The entries below are to be copied exactly, with every picture left out.

EXERCISE MATERIAL:
* * * *

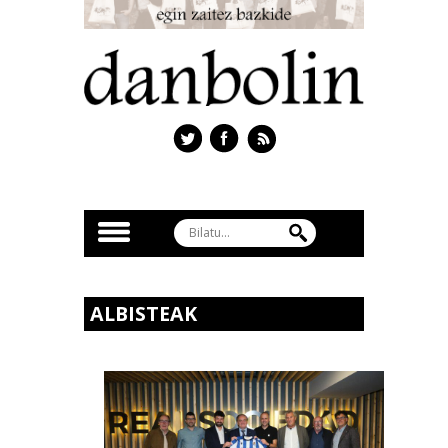
ALBISTEAK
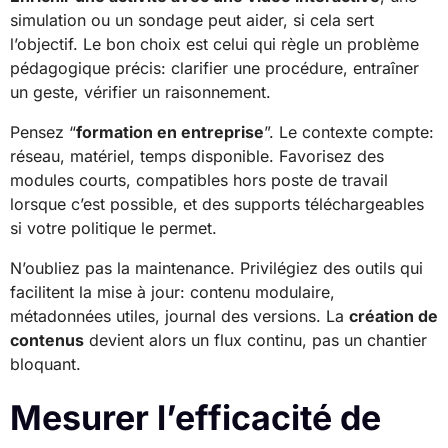
simulation ou un sondage peut aider, si cela sert
l’objectif. Le bon choix est celui qui règle un problème
pédagogique précis: clarifier une procédure, entraîner
un geste, vérifier un raisonnement.
Pensez “
formation en entreprise
”. Le contexte compte:
réseau, matériel, temps disponible. Favorisez des
modules courts, compatibles hors poste de travail
lorsque c’est possible, et des supports téléchargeables
si votre politique le permet.
N’oubliez pas la maintenance. Privilégiez des outils qui
facilitent la mise à jour: contenu modulaire,
métadonnées utiles, journal des versions. La
création de
contenus
devient alors un flux continu, pas un chantier
bloquant.
Mesurer l’efficacité de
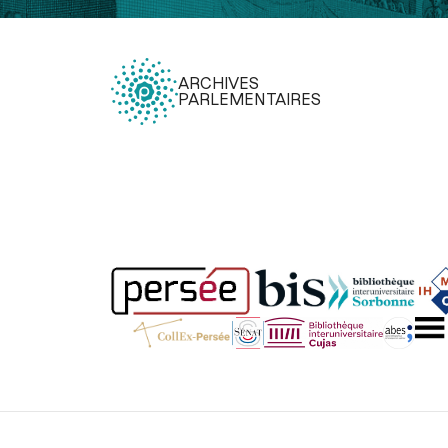
ARCHIVES
PARLEMENTAIRES
Légal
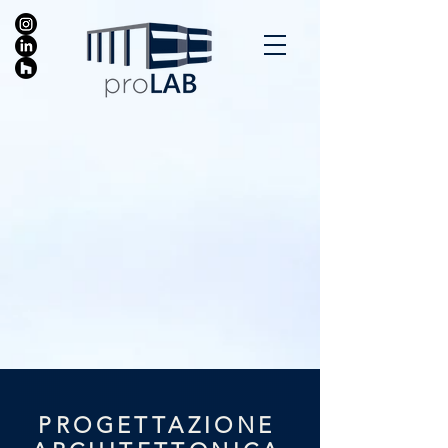
PROGETTAZIONE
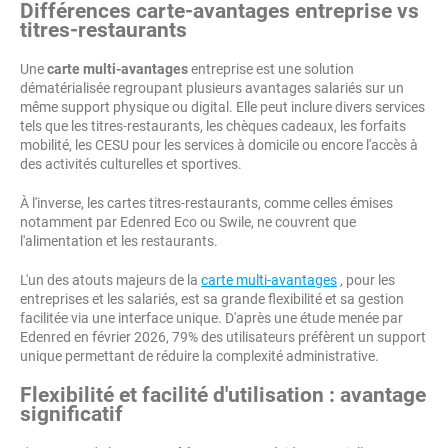
Différences carte-avantages entreprise vs
titres-restaurants
Une
carte multi-avantages
entreprise est une solution
dématérialisée regroupant plusieurs avantages salariés sur un
même support physique ou digital. Elle peut inclure divers services
tels que les titres-restaurants, les chèques cadeaux, les forfaits
mobilité, les CESU pour les services à domicile ou encore l'accès à
des activités culturelles et sportives.
À l'inverse, les cartes titres-restaurants, comme celles émises
notamment par Edenred Eco ou Swile, ne couvrent que
l'alimentation et les restaurants.
L'un des atouts majeurs de la
carte multi-avantages
, pour les
entreprises et les salariés, est sa grande flexibilité et sa gestion
facilitée via une interface unique. D'après une étude menée par
Edenred en février 2026, 79% des utilisateurs préfèrent un support
unique permettant de réduire la complexité administrative.
Flexibilité et facilité d'utilisation : avantage
significatif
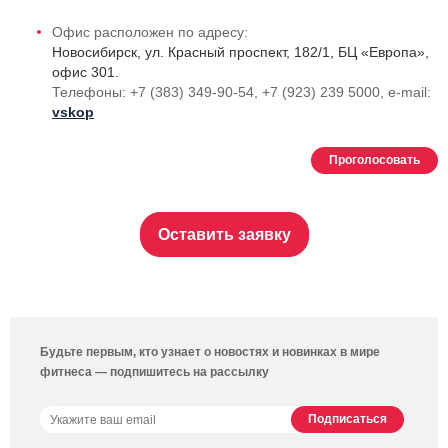
Офис расположен по адресу:
Новосибирск, ул. Красный проспект, 182/1, БЦ «Европа»,
офис 301.
Телефоны:
+7 (383) 349-90-54
, +7 (923) 239 5000,
e-mail
:
vskop
Проголосовать
Оставить заявку
Будьте первым, кто узнает о новостях и новинках в мире
фитнеса — подпишитесь на рассылку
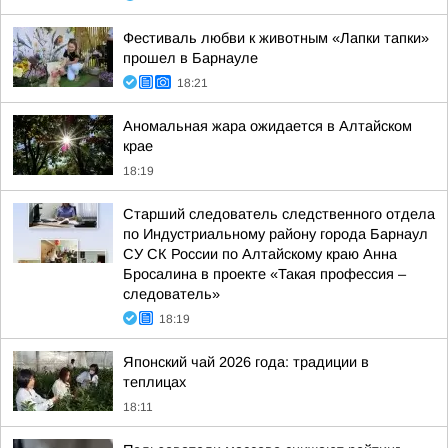
Фестиваль любви к животным «Лапки тапки»
прошел в Барнауле
18:21
Аномальная жара ожидается в Алтайском
крае
18:19
Старший следователь следственного отдела
по Индустриальному району города Барнаул
СУ СК России по Алтайскому краю Анна
Бросалина в проекте «Такая профессия –
следователь»
18:19
Японский чай 2026 года: традиции в
теплицах
18:11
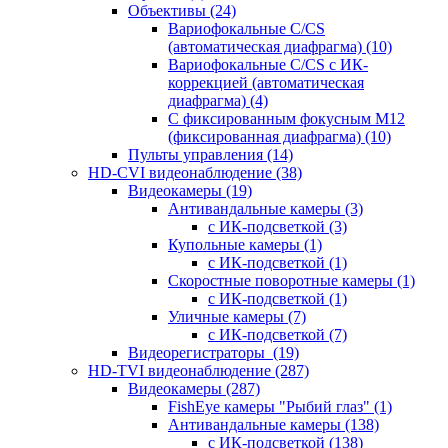
Объективы
(24)
Вариофокальные C/CS
(автоматическая диафрагма)
(10)
Вариофокальные C/CS с ИК-
коррекцией (автоматическая
диафрагма)
(4)
С фиксированным фокусным М12
(фиксированная диафрагма)
(10)
Пульты управления
(14)
HD-CVI видеонаблюдение
(38)
Видеокамеры
(19)
Антивандальные камеры
(3)
с ИК-подсветкой
(3)
Купольные камеры
(1)
с ИК-подсветкой
(1)
Скоростные поворотные камеры
(1)
с ИК-подсветкой
(1)
Уличные камеры
(7)
с ИК-подсветкой
(7)
Видеорегистраторы
(19)
HD-TVI видеонаблюдение
(287)
Видеокамеры
(287)
FishEye камеры "Рыбий глаз"
(1)
Антивандальные камеры
(138)
с ИК-подсветкой
(138)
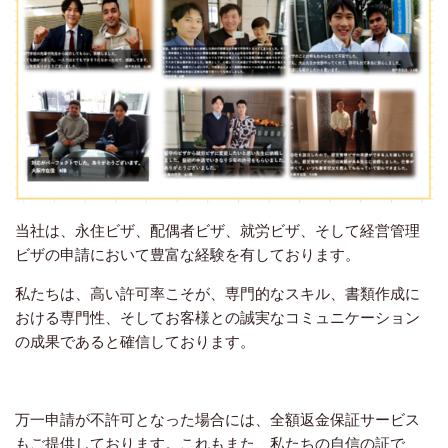
当社は、永住ビザ、配偶者ビザ、就労ビザ、そして経営管理
ビザの申請において豊富な経験を有しております。
私たちは、高い許可率こそが、専門的なスキル、書類作成に
おける専門性、そしてお客様との誠実なコミュニケーション
の成果であると確信しております。
万一申請が不許可となった場合には、全額返金保証サービス
もご提供しております。これもまた、私たちの自信の証で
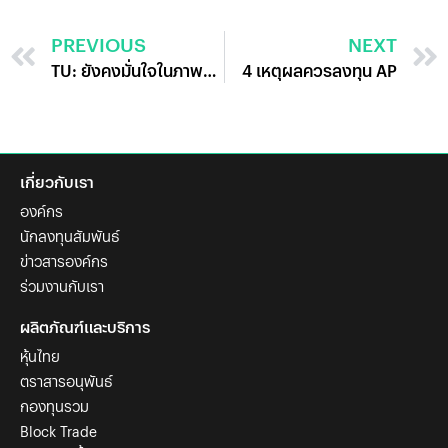
PREVIOUS
NEXT
TU: ยังคงมั่นใจในภาพระยะยาว
4 เหตุผลควรลงทุน AP
เกี่ยวกับเรา
องค์กร
นักลงทุนสัมพันธ์
ข่าวสารองค์กร
ร่วมงานกับเรา
ผลิตภัณฑ์และบริการ
หุ้นไทย
ตราสารอนุพันธ์
กองทุนรวม
Block Trade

* * * *

REPLY:
ALBISTEAK
simulation ou un sondage peut aider, si cela sert
l’objectif. Le bon choix est celui qui règle un problème
pédagogique précis: clarifier une procédure, entraîner
un geste, vérifier un raisonnement.
Pensez “
formation en entreprise
”. Le contexte compte:
réseau, matériel, temps disponible. Favorisez des
modules courts, compatibles hors poste de travail
lorsque c’est possible, et des supports téléchargeables
si votre politique le permet.
N’oubliez pas la maintenance. Privilégiez des outils qui
facilitent la mise à jour: contenu modulaire,
métadonnées utiles, journal des versions. La
création de
contenus
devient alors un flux continu, pas un chantier
bloquant.
Mesurer l’efficacité de
ARCHIVES
PARLEMENTAIRES
Légal
PROGETTAZIONE
Différences carte-avantages entreprise vs
titres-restaurants
Une
carte multi-avantages
entreprise est une solution
dématérialisée regroupant plusieurs avantages salariés sur un
même support physique ou digital. Elle peut inclure divers services
tels que les titres-restaurants, les chèques cadeaux, les forfaits
mobilité, les CESU pour les services à domicile ou encore l'accès à
des activités culturelles et sportives.
À l'inverse, les cartes titres-restaurants, comme celles émises
notamment par Edenred Eco ou Swile, ne couvrent que
l'alimentation et les restaurants.
L'un des atouts majeurs de la
carte multi-avantages
, pour les
entreprises et les salariés, est sa grande flexibilité et sa gestion
facilitée via une interface unique. D'après une étude menée par
Edenred en février 2026, 79% des utilisateurs préfèrent un support
unique permettant de réduire la complexité administrative.
Flexibilité et facilité d'utilisation : avantage
significatif
Офис расположен по адресу:
Новосибирск, ул. Красный проспект, 182/1, БЦ «Европа»,
офис 301.
Телефоны:
+7 (383) 349-90-54
, +7 (923) 239 5000,
e-mail
:
vskop
Проголосовать
Оставить заявку
Будьте первым, кто узнает о новостях и новинках в мире
фитнеса — подпишитесь на рассылку
Фестиваль любви к животным «Лапки тапки»
прошел в Барнауле
18:21
Аномальная жара ожидается в Алтайском
крае
18:19
Старший следователь следственного отдела
по Индустриальному району города Барнаул
СУ СК России по Алтайскому краю Анна
Бросалина в проекте «Такая профессия –
следователь»
18:19
Японский чай 2026 года: традиции в
теплицах
18:11
Объективы
(24)
Вариофокальные C/CS
(автоматическая диафрагма)
(10)
Вариофокальные C/CS с ИК-
коррекцией (автоматическая
диафрагма)
(4)
С фиксированным фокусным М12
(фиксированная диафрагма)
(10)
Пульты управления
(14)
HD-CVI видеонаблюдение
(38)
Видеокамеры
(19)
Антивандальные камеры
(3)
с ИК-подсветкой
(3)
Купольные камеры
(1)
с ИК-подсветкой
(1)
Скоростные поворотные камеры
(1)
с ИК-подсветкой
(1)
Уличные камеры
(7)
с ИК-подсветкой
(7)
Видеорегистраторы
(19)
HD-TVI видеонаблюдение
(287)
Видеокамеры
(287)
FishEye камеры "Рыбий глаз"
(1)
Антивандальные камеры
(138)
с ИК-подсветкой
(138)
当社は、永住ビザ、配偶者ビザ、就労ビザ、そして経営管理
ビザの申請において豊富な経験を有しております。
私たちは、高い許可率こそが、専門的なスキル、書類作成に
おける専門性、そしてお客様との誠実なコミュニケーション
の成果であると確信しております。
万一申請が不許可となった場合には、全額返金保証サービス
もご提供しております。これもまた、私たちの自信の証で
PREVIOUS
NEXT
TU: ยังคงมั่นใจในภาพระยะยาว
4 เหตุผลควรลงทุน AP
เกี่ยวกับเรา
องค์กร
นักลงทุนสัมพันธ์
ข่าวสารองค์กร
ร่วมงานกับเรา
ผลิตภัณฑ์และบริการ
หุ้นไทย
ตราสารอนุพันธ์
กองทุนรวม
Block Trade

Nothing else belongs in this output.